Time to Count
While the focus of this discussion is using Quickbooks in your business, the fact is some of the fraud prevention tasks have to be done manually. Inventory is in the bulls eye for manual fraud prevention. Look at it this way, it’s the place where you spend the most money and make the most money. The consequences of incorrect inventory hit the bottom line of your business and your tax return. This is a prime area to be careful. It’s best to do some sort of physical inventory count at least once a month – if you can’t manage that try once a quarter and see what your results are like. The level of variation you find from Books to Count should guide your next steps.
You’ll want to focus on two areas of Quickbooks -- the Physical Inventory Worksheet and Adjust Quantity / Value on Hand. For this post we’ll concentrate on the worksheet.
You can find this sheet as a choice on the Inventory reports submenu. It lists your items and sub-items in alphabetical order. There’s a blank column for you to enter the actual count as you (gasp) handwrite the quantities on the sheet. A couple of items to watch out for in terms of planning the count:
(1) This sheet only displays inventory items that are active. Make sure what you have in the warehouse matches that definition for Quickbooks or your count will be off.

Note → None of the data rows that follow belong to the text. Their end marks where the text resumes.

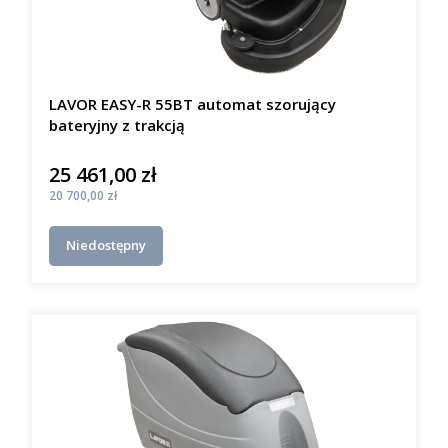
LAVOR EASY-R 55BT automat szorujący
bateryjny z trakcją
25 461,00 zł
Cena
Cena
20 700,00 zł
Niedostępny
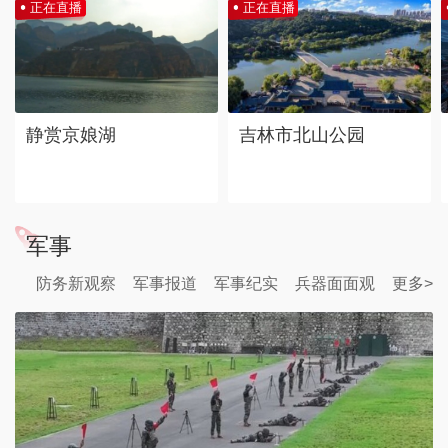
正在直播
正在直播
静赏京娘湖
吉林市北山公园
军事
防务新观察
军事报道
军事纪实
兵器面面观
更多>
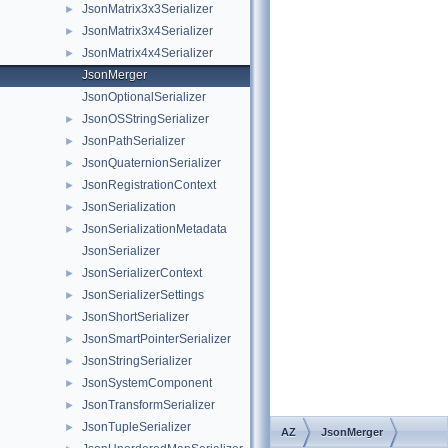
JsonMatrix3x3Serializer
►
JsonMatrix3x4Serializer
►
JsonMatrix4x4Serializer
►
JsonMerger
JsonOptionalSerializer
JsonOSStringSerializer
►
JsonPathSerializer
►
JsonQuaternionSerializer
►
JsonRegistrationContext
►
JsonSerialization
►
JsonSerializationMetadata
►
JsonSerializer
JsonSerializerContext
►
JsonSerializerSettings
►
JsonShortSerializer
►
JsonSmartPointerSerializer
►
JsonStringSerializer
►
JsonSystemComponent
►
JsonTransformSerializer
►
JsonTupleSerializer
►
AZ
JsonMerger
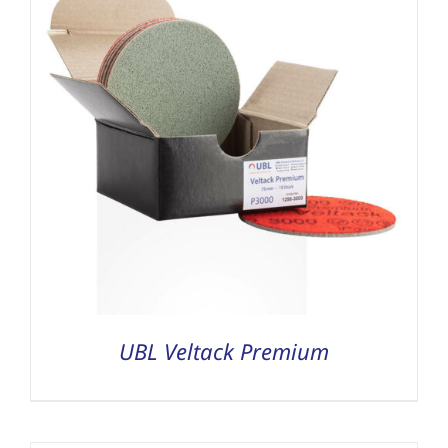
UBL Veltack Premium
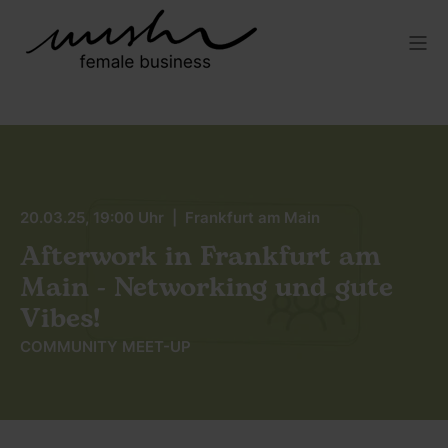
20.03.25, 19:00 Uhr | Frankfurt am Main
Afterwork in Frankfurt am
Main - Networking und gute
Vibes!
COMMUNITY MEET-UP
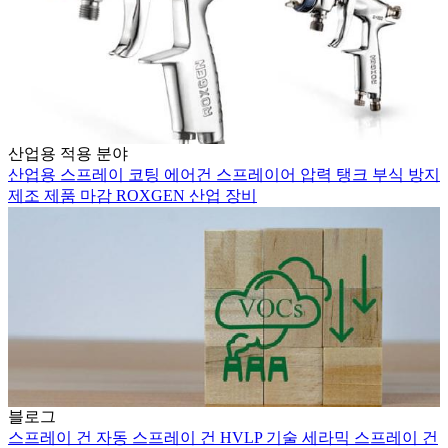
산업용 적용 분야
산업용 스프레이 코팅
에어건 스프레이어
압력 탱크
부식 방지
제조
제품 마감
ROXGEN
산업 장비
블로그
스프레이 건
자동 스프레이 건
HVLP 기술
세라믹 스프레이 건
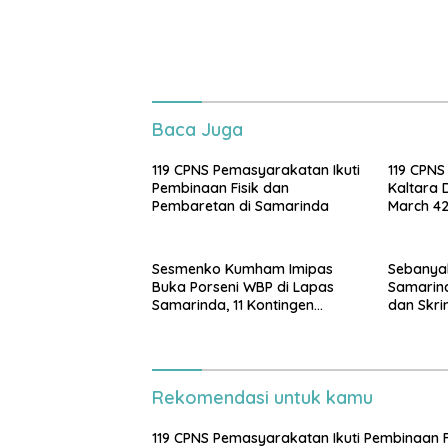
Baca Juga
119 CPNS Pemasyarakatan Ikuti
119 CPNS
Pembinaan Fisik dan
Kaltara 
Pembaretan di Samarinda
March 42
Sesmenko Kumham Imipas
Sebanyak
Buka Porseni WBP di Lapas
Samarind
Samarinda, 11 Kontingen
dan Skri
Ramaikan HUT ke-81 RI
Rekomendasi untuk kamu
119 CPNS Pemasyarakatan Ikuti Pembinaan F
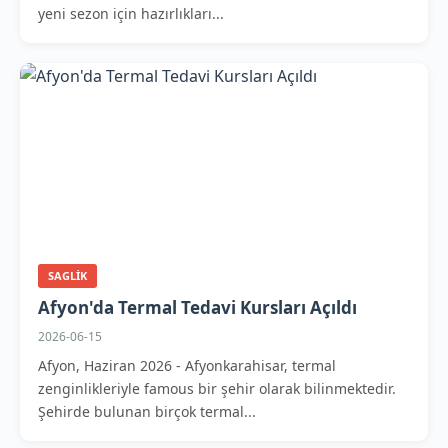
yeni sezon için hazırlıkları...
SAGLIK
Afyon'da Termal Tedavi Kursları Açıldı
2026-06-15
Afyon, Haziran 2026 - Afyonkarahisar, termal
zenginlikleriyle famous bir şehir olarak bilinmektedir.
Şehirde bulunan birçok termal...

(2) You can’t change the way these items are sorted, so if your storage layout is different, you need to plan for that.
(3) You can eliminate the preferred vendor column before you print out the sheet. That’s likely to be wasted space for the physical count.
Remember, this may not be fun while you are doing it, but the results are tangible and quantifiable. You’ll know it’s worth it in the end, even if you don’t count the value of peace of mind.